ASCOLI PICENO – Afflusso non eccessivo. Tanti stranieri, circa l’80% del totale fino ad ora. Pochi pensionati, invalidi e giovani con disagio sociale. Questo il quadro parziale che emerge dalle domande che stanno pervenendo in alcuni Caf sindacali del Piceno in merito al Reddito di Cittadinanza, l’attesa misura voluta dal Movimento Cinque Stelle e dal Governo Conte.

Dalla mattina del 6 marzo infatti è partita l’operazione ed è possibile presentare le domande per ottenere il reddito e la pensione di cittadinanza, introdotti dal Governo.

Prima di presentare le domande, gli interessati devono aver ottenuto una cosiddetta dichiarazione sostituiva unica per il rilascio dell‘Isee, strumento che valuta la situazione economica del richiedente e che, a seconda dei parametri, può anche bloccare l’iter per l’ottenimento del reddito. Le procedure per fare domanda sono predisposte dall’Inps e nella pratica i richiedenti si possono rivolgere agli sportelli postali, al sito del Ministero o, più frequentemente, ai Caf, i centri di assistenza fiscale collegati alle sigle sindacali che curano, oltre alla domanda in sé anche la dichiarazione Isee, divenendo nella pratica gli sportelli più frequentati.

Piceno Oggi ha ascoltato due Caf di Ascoli, quello legato alla Cgil e quello della Cisl.
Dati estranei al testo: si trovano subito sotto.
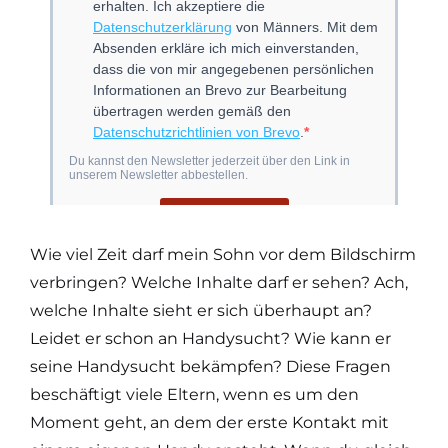
Wie viel Zeit darf mein Sohn vor dem Bildschirm
verbringen? Welche Inhalte darf er sehen? Ach,
welche Inhalte sieht er sich überhaupt an?
Leidet er schon an Handysucht? Wie kann er
seine Handysucht bekämpfen? Diese Fragen
beschäftigt viele Eltern, wenn es um den
Moment geht, an dem der erste Kontakt mit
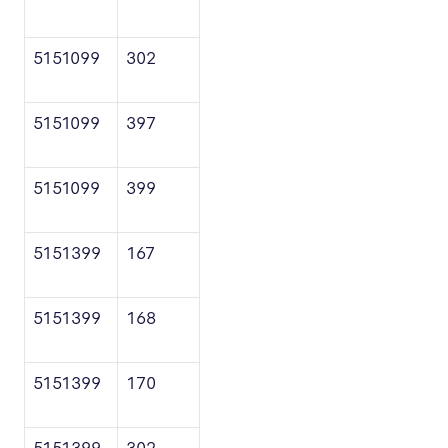
5151099
302
5151099
397
5151099
399
5151399
167
5151399
168
5151399
170
5151399
302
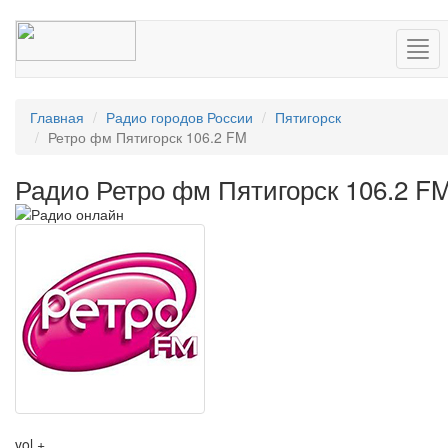
Нав
Главная
Радио городов России
Пятигорск
Ретро фм Пятигорск 106.2 FM
Радио Ретро фм Пятигорск 106.2 F
vol +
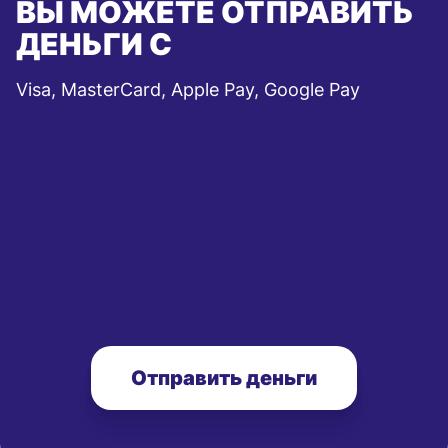
ВЫ МОЖЕТЕ ОТПРАВИТЬ
ДЕНЬГИ С
Visa, MasterCard, Apple Pay, Google Pay
Отправить деньги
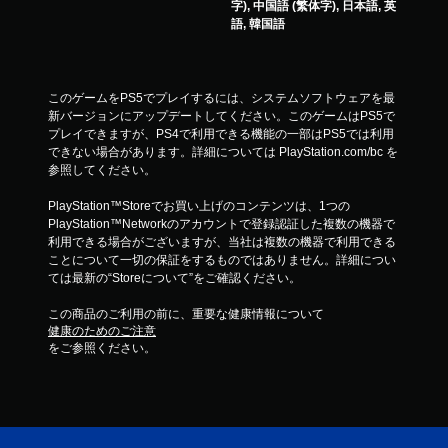
字), 中国語 (繁体字), 日本語, 英
語, 韓国語
このゲームをPS5でプレイするには、システムソフトウェアを最
新バージョンにアップデートしてください。このゲームはPS5で
プレイできますが、PS4で利用できる機能の一部はPS5では利用
できない場合があります。詳細については PlayStation.com/bc を
参照してください。
PlayStation™Storeでお買い上げのコンテンツは、1つの
PlayStation™Networkのアカウントで登録認証した複数の機器で
利用できる場合がございますが、当社は複数の機器で利用できる
ことについて一切の保証をするものではありません。詳細につい
ては最新の“Storeについて”をご確認ください。
この商品のご利用の前に、重要な健康情報について
健康のためのご注意
をご参照ください。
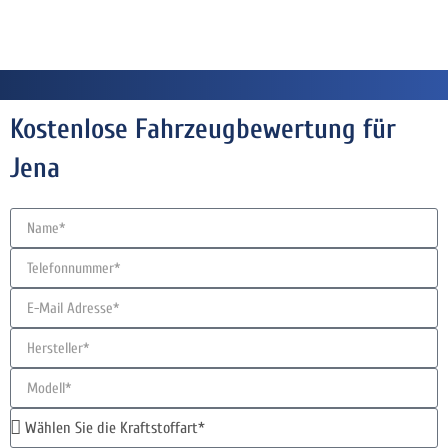
Kostenlose Fahrzeugbewertung für
Jena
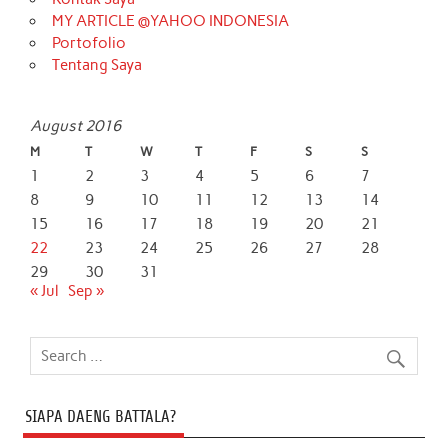
MY ARTICLE @YAHOO INDONESIA
Portofolio
Tentang Saya
August 2016
M
T
W
T
F
S
S
1
2
3
4
5
6
7
8
9
10
11
12
13
14
15
16
17
18
19
20
21
22
23
24
25
26
27
28
29
30
31
« Jul
Sep »
SIAPA DAENG BATTALA?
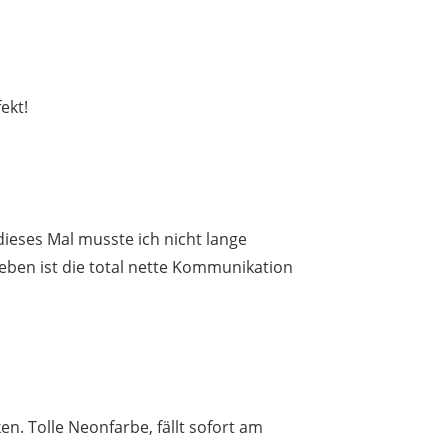
ekt!
ieses Mal musste ich nicht lange
eben ist die total nette Kommunikation
en. Tolle Neonfarbe, fällt sofort am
Volevamo capire quante persone nell’ultima settimana si sono rivolte agli sportelli, in modo da avere il polso della situazione nella nostra Provincia.

Per primi ci rivolgiamo al Caf Cgil. “Finora sono 100 le pratiche che abbiamo avviato e abbiamo circa altri 250 appuntamenti fissati, sono dati che riguardano tutta la Provincia” ci dice al telefono il responsabile Gianni Croci che ammette anche che l’affluenza di persone “non è poi così pressante”.

Chi fa domanda prevalentemente per il Reddito di Cittadinanza? “La maggior parte sono stranieri mentre sono pochi gli anziani che chiedono la pensione di cittadinanza”. In ogni caso l’addetto ci spiega che sono tante anche le pratiche che vengono interrotte in corso d’opera: “In tanti si stanno accorgendo di non avere i requisiti per accedere”.

Qualcosa di simile ci viene detto quando parliamo con Carla, operatrice della Cisl che ci rivela come l’affluenza di persone sia al di sotto di quanto si aspettava: “Da gennaio abbiamo curato tantissime richieste per avere l’attestazione Isee, siamo stati praticamente sott’acqua per la mole di domande ma sono molte meno poi, in proporzione, le persone che hanno fatto domanda di reddito. Finora abbiamo trasmesso solo un centinaio di pratiche”.

Chi chiede il reddito? “Sono parecchi gli stranieri che fanno domanda, dai dati possiamo dirvi che si tratta dell’80% delle richieste circa. Dopo gli stranieri vengono gli invalidi, poi giovani con dei disagi sociali e per ultimi gli anziani che chiedono la pensione”. Poche pratiche per le pensioni dunque, per un motivo un po’ sorprendente forse: “Sorgono degli ostacoli quando comunichiamo alle persone anziane che devono dichiarare la loro situazione economica. C’è molta reticenza da parte loro”.

Altri problemi sembrano esserci anche con gli stranieri. La stessa Carla ci spiega come spesso la lingua sia un ostacolo (“tanti non parlano italiano e arrivano accompagnati da un connazionale più sciolto con la lingua, non è sempre facile spiegare loro la procedura”) assieme a una certa mancanza di comprensione di fondo della misura. “Ho la sensazione che in tanti, soprattutto gli stranieri, non abbiano capito che si tratta di un patto per il lavoro, che verranno chiamati per lavorare. Diverse persone credono semplicemente che arriveranno loro dei soldi. Noi cerchiamo di spiegare la natura dello strumento ma non sono informati a fondo”.